Now, as we can see, this model has an ~85% accuracy rating (Note: This will most certainly be different for you, but shouldn't be more than like 5% off), which is honestly atrocious as far as MNIST goes. In general, however, it's not a bad score. With that said, let's draw up the confusion matrix.

In [None]:
import seaborn as sns
from sklearn.metrics import confusion_matrix

def plot_confmat(true_labels, pred_labels):
    """
    Plots a confusion matrix from given data
    """
    fig2, ax = plt.subplots(1, 1, num=2, figsize=(10, 10))

    cm = confusion_matrix(true_labels, pred_labels)
    cm_norm = cm.astype('float') / cm.sum(axis=1)[:, np.newaxis]  # normalize the confusion matrix
    for pair in np.argwhere(np.isnan(cm_norm)):
        cm_norm[pair[0]][pair[1]] = 0

    annot = np.zeros_like(cm, dtype=object)
    for i in range(annot.shape[0]):  # Creates an annotation array for the heatmap
        for j in range(annot.shape[1]):
            annot[i][j] = f'{cm[i][j]}\n{round(cm_norm[i][j] * 100, ndigits=3)}%'

    ax = sns.heatmap(cm_norm, annot=annot, fmt='', cbar=True, cmap=plt.cm.magma, vmin=0, ax=ax) # plot the confusion matrix

    ax.set(xlabel='Predicted Label', ylabel='Actual Label')

    fig2.tight_layout()

plot_confmat(y_test, y_pred)

(sidenote: feel free to steal this function, I'll take hot chocolate as royalties)
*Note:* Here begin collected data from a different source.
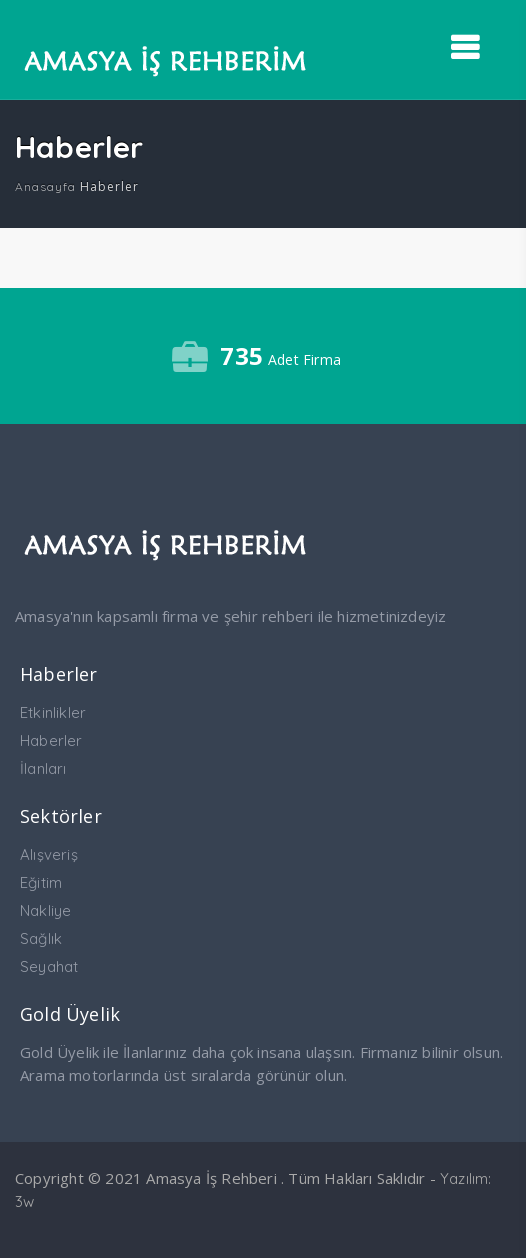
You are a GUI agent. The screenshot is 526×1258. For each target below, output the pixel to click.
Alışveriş (49, 854)
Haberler (51, 740)
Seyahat (49, 966)
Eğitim (41, 882)
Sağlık (41, 938)
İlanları (43, 768)
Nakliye (45, 910)
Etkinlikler (53, 712)
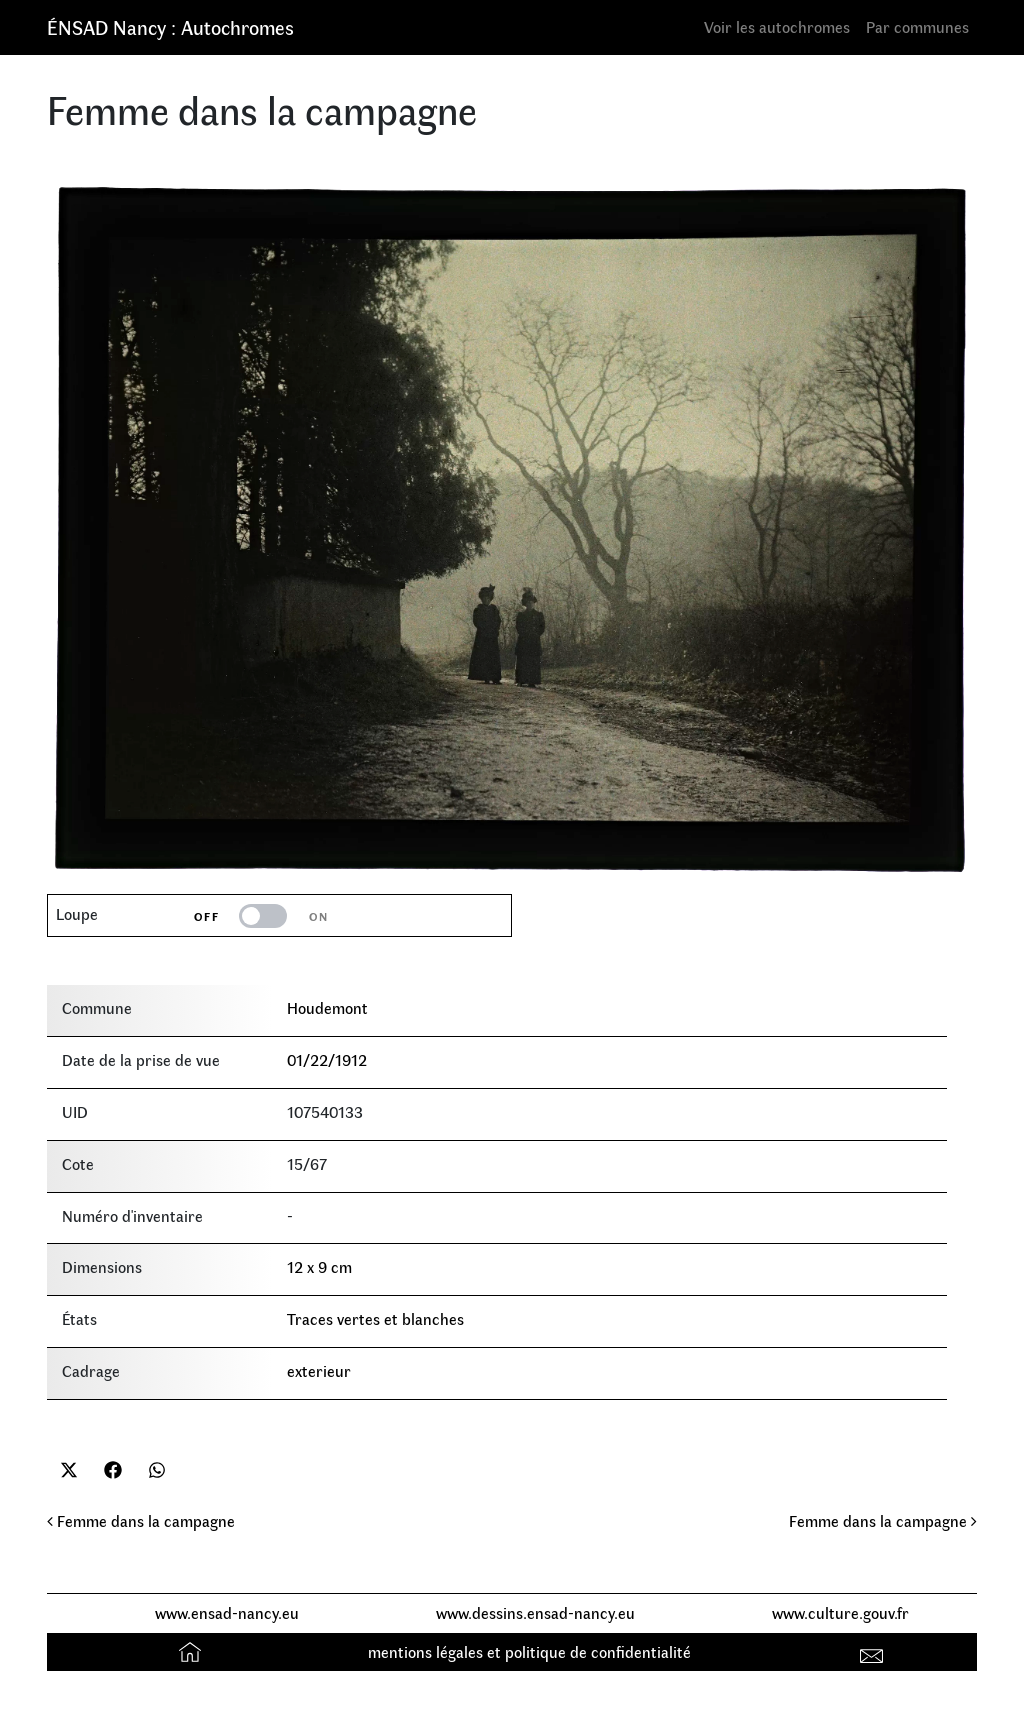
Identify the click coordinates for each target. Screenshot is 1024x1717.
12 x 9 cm (319, 1266)
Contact (874, 1651)
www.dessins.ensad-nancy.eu (535, 1612)
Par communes (917, 26)
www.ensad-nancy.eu (227, 1612)
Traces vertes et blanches (375, 1318)
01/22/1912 (327, 1059)
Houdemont (327, 1007)
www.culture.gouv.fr (840, 1612)
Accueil (192, 1651)
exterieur (319, 1370)
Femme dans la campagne (141, 1520)
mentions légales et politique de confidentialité (529, 1651)
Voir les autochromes (777, 26)
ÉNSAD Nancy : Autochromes (170, 26)
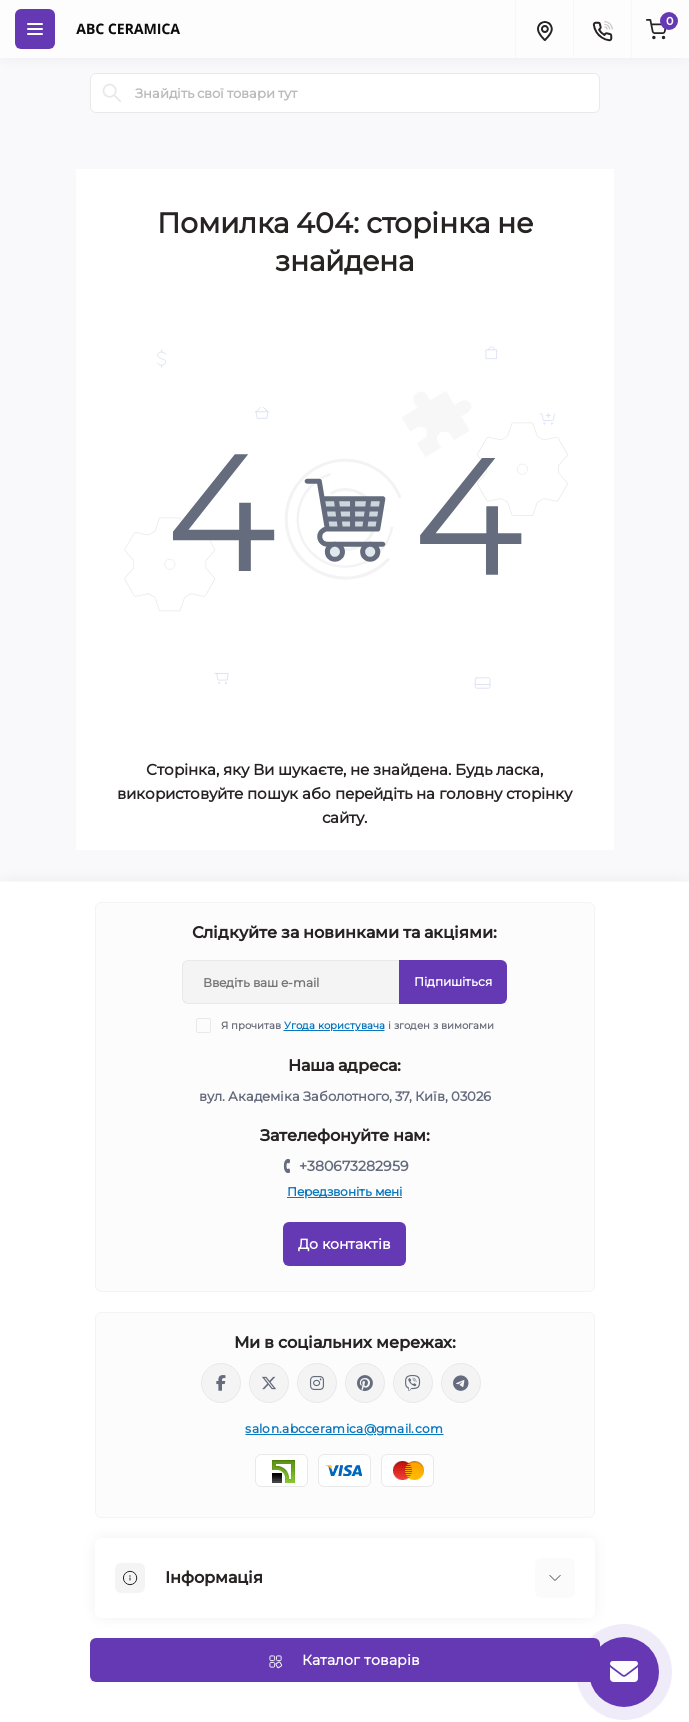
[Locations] (544, 29)
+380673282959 (354, 1166)
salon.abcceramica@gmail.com (344, 1428)
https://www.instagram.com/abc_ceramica (317, 1383)
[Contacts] (602, 29)
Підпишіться (453, 981)
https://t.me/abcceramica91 (461, 1383)
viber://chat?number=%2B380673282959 (413, 1383)
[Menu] (35, 29)
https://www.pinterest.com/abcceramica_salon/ (365, 1383)
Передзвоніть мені (344, 1191)
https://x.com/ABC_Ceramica (269, 1383)
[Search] (112, 93)
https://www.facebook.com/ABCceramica (221, 1383)
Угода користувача (334, 1025)
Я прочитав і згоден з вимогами (357, 1025)
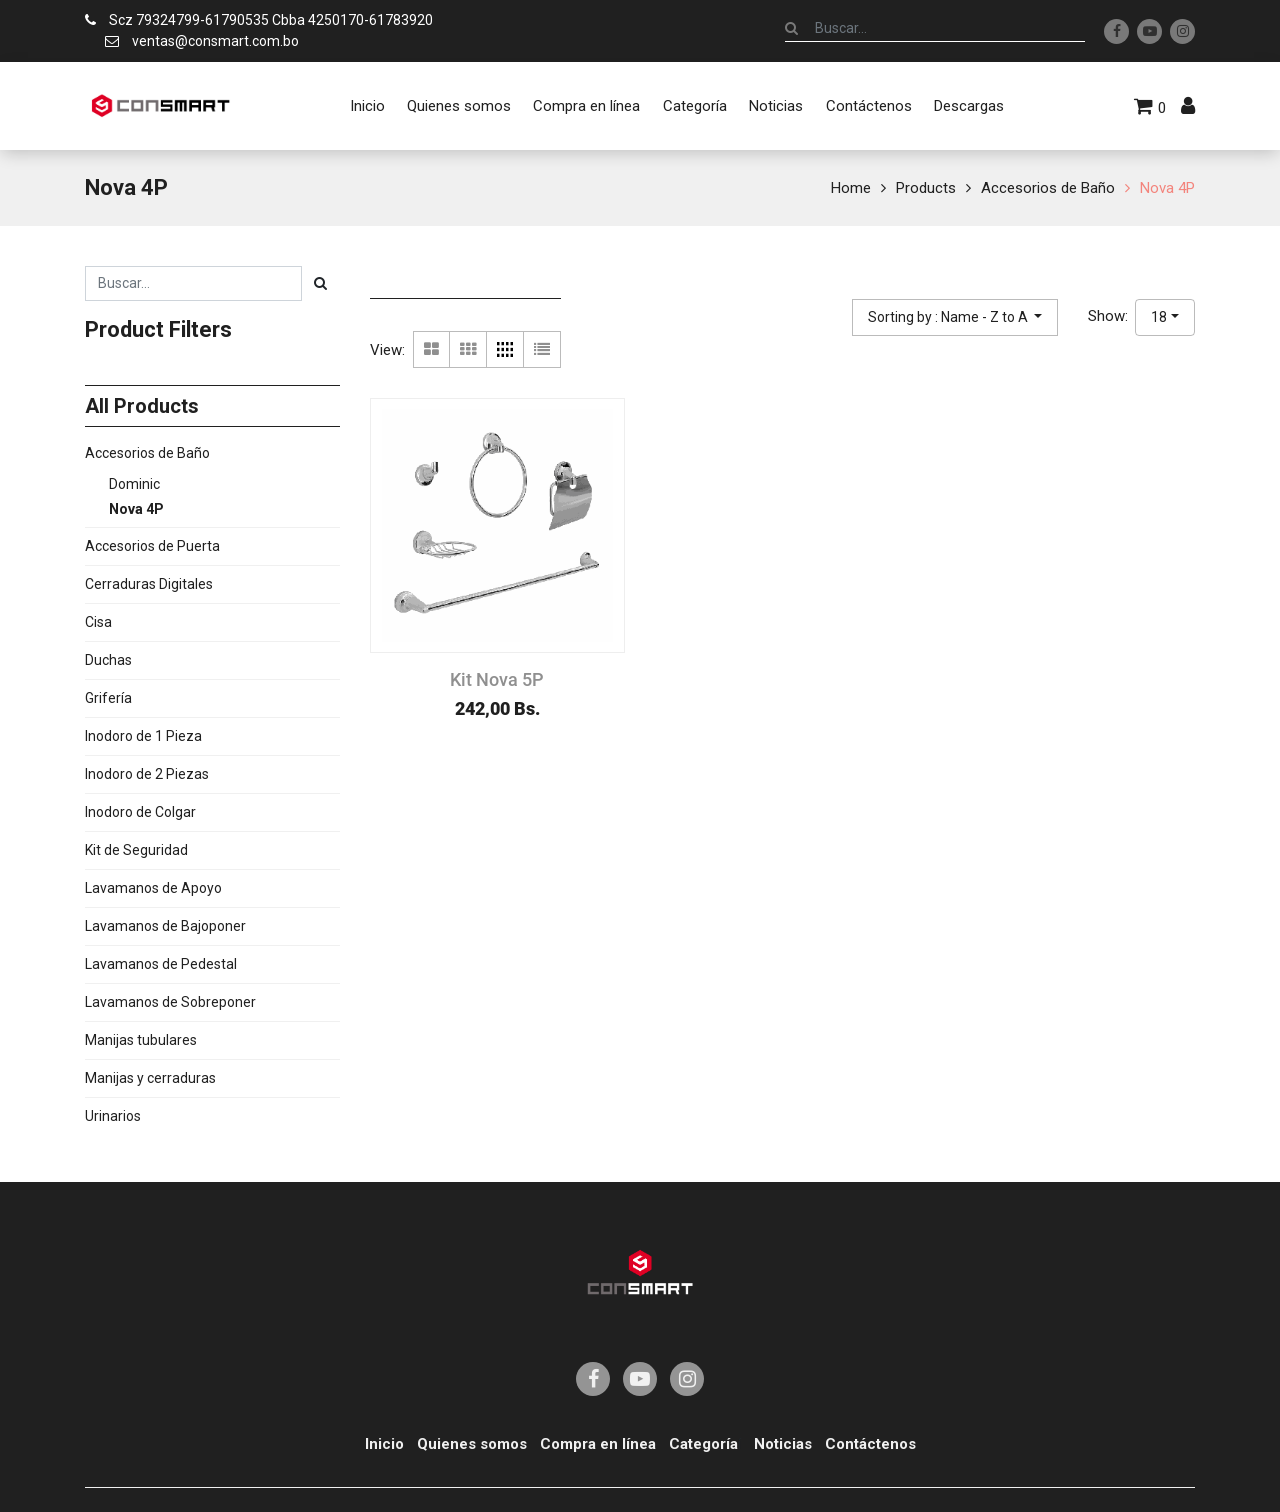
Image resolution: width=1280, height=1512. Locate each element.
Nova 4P (1167, 188)
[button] (955, 317)
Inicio (384, 1444)
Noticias (783, 1444)
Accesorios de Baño (1048, 188)
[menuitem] (366, 106)
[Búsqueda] (791, 28)
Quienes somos (472, 1444)
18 (1159, 317)
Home (851, 188)
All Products (142, 406)
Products (926, 188)
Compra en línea (598, 1444)
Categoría (703, 1444)
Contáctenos (870, 1444)
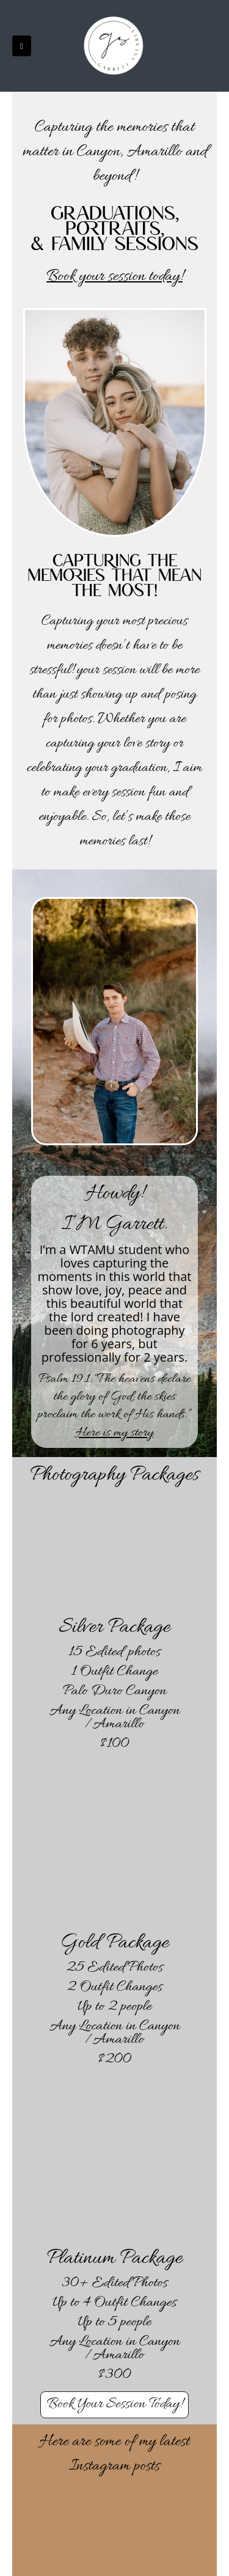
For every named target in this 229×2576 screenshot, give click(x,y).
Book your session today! (114, 277)
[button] (21, 45)
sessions (156, 242)
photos (76, 719)
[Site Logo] (114, 45)
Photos (145, 1968)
Now the confusion matrix demonstrates the problems here. As we can see, the model downright terrible accuracy when predicting classes 8 and 9. As such, in order to get a better model, we'd need to find a way to fix this. Notice that we would not have seen this if we took the overall accuracy score at face value.